In a talk at CppCon 2019, Chandler Carruth compared a hierarchy of abstractions in C++ code to an increasingly powerful set of hammers. A function is a small hammer, types are a standard size hammer, templates are a sledgehammer, template and constexpr meta-programming are an even bigger sledgehammer, and so on. However, the largest possible hammer is a python script used as a code generator that can generate all of the other levels of abstraction. In the SerenityOS build system, we reached the point where code generators started looking like a better and better tool mid-2019. Using code generators is already difficult to understand for a normal project, but when you introduce a requirement to cross-compile into the mix, code generators start to become a serious barrier to getting a complete picture of the build system. We start needing more than one compiler in the mix during the build to create any of our libraries. When code generators start generating headers used by every file in a library or application, they can also introduce some serious serialization bottlenecks in the build.

The first host tool added to the system was the FormCompiler, which generated LibGUI code from a json file ending with the .frm extension.
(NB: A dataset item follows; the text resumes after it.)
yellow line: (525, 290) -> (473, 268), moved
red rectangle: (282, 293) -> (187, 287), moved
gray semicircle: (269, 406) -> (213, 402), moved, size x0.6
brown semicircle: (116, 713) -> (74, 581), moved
This was used as part of the VisualBuilder application, which was reminiscent of Visual Basic 5 and 6 from back in the day. However, the FormCompiler was eventually replaced with the GML compiler, and the VisualBuilder with the GMLPlayground. It turns out that while Serenity picks a lot of design language and feel from the early 2000’s Windows feel, graphical GUI designer applications belong in the past. Nobody actually used it to design Serenity applications, and developer-minded contributors prefer editing code and other markup much more than messing about in a graphical GUI. If there were more frontend or graphic design contributors, maybe they could have saved the application. Regardless, this host tool doesn’t exist anymore, so let’s take a look at the second host tool instead.

The second host tool Andreas added was a companion for LibIPC. The IPCCompiler was added in early August 2019, and first used to replace the custom LibAudio IPC protocol later that day. Interestingly, the use case is pretty similar to that of Google’s protobufs Chandler was describing in his talk: Generating code from a simplified description of an inter-process communication protocol. Rather than manually serializing data for each application that wants to have a client-server relationship with a central daemon, LibIPC abstracts that away. A set of base classes are in LibIPC itself, while the details of each server’s data model are described in .ipc files that are generated into a server-specific set of Endpoint classes. While the details have changed significantly since the IPCCompiler was added, IPCCompiler is still critical to the functionality of SerenityOS’s many daemons and servers.

Both initial host tools manually included object files from the AK standard library and LibCore, which is clearly not ideal. Following this pattern, each new code generator needs to compile all of those sources again and again. This problem doesn’t get addressed until after the CMake transition, however.

The new build flow Andreas introduced with these code generators isn’t particularly clear until @jcs refactored the build system in late 2019. The new top level Makefile as of PR 889 demonstrates it pretty well.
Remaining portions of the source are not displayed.